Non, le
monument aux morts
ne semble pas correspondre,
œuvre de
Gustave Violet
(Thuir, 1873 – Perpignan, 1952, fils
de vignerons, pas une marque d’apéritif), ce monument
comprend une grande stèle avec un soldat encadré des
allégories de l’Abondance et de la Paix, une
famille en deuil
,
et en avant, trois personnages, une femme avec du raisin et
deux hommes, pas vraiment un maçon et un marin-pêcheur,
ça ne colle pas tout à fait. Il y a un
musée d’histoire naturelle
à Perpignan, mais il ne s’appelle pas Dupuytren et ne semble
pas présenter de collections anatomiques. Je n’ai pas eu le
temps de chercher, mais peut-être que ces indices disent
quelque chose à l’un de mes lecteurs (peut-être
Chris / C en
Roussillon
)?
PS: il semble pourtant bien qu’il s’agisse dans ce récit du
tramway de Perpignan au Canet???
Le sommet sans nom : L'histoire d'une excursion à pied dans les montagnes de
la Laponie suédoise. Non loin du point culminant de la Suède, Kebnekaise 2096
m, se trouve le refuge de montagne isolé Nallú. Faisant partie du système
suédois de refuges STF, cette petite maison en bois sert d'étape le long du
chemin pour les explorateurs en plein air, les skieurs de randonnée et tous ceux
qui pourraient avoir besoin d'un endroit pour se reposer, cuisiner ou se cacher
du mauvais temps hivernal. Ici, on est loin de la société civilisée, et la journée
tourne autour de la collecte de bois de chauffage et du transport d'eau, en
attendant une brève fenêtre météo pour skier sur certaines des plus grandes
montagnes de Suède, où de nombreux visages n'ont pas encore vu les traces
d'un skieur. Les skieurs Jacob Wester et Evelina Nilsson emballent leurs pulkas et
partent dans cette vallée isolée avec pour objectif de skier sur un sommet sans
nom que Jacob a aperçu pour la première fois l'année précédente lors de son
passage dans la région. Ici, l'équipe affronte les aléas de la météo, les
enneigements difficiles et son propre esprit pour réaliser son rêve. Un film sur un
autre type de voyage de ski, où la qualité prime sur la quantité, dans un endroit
● ● ●
_Prompt_
From the first line to the last, reproduce the material word for word.

_Exercise result_
Non, le
monument aux morts
ne semble pas correspondre,
œuvre de
Gustave Violet
(Thuir, 1873 – Perpignan, 1952, fils
de vignerons, pas une marque d’apéritif), ce monument
comprend une grande stèle avec un soldat encadré des
allégories de l’Abondance et de la Paix, une
famille en deuil
,
et en avant, trois personnages, une femme avec du raisin et
deux hommes, pas vraiment un maçon et un marin-pêcheur,
ça ne colle pas tout à fait. Il y a un
musée d’histoire naturelle
à Perpignan, mais il ne s’appelle pas Dupuytren et ne semble
pas présenter de collections anatomiques. Je n’ai pas eu le
temps de chercher, mais peut-être que ces indices disent
quelque chose à l’un de mes lecteurs (peut-être
Chris / C en
Roussillon
)?
PS: il semble pourtant bien qu’il s’agisse dans ce récit du
tramway de Perpignan au Canet???
Le sommet sans nom : L'histoire d'une excursion à pied dans les montagnes de
la Laponie suédoise. Non loin du point culminant de la Suède, Kebnekaise 2096
m, se trouve le refuge de montagne isolé Nallú. Faisant partie du système
suédois de refuges STF, cette petite maison en bois sert d'étape le long du
chemin pour les explorateurs en plein air, les skieurs de randonnée et tous ceux
qui pourraient avoir besoin d'un endroit pour se reposer, cuisiner ou se cacher
du mauvais temps hivernal. Ici, on est loin de la société civilisée, et la journée
tourne autour de la collecte de bois de chauffage et du transport d'eau, en
attendant une brève fenêtre météo pour skier sur certaines des plus grandes
montagnes de Suède, où de nombreux visages n'ont pas encore vu les traces
d'un skieur. Les skieurs Jacob Wester et Evelina Nilsson emballent leurs pulkas et
partent dans cette vallée isolée avec pour objectif de skier sur un sommet sans
nom que Jacob a aperçu pour la première fois l'année précédente lors de son
passage dans la région. Ici, l'équipe affronte les aléas de la météo, les
enneigements difficiles et son propre esprit pour réaliser son rêve. Un film sur un
autre type de voyage de ski, où la qualité prime sur la quantité, dans un endroit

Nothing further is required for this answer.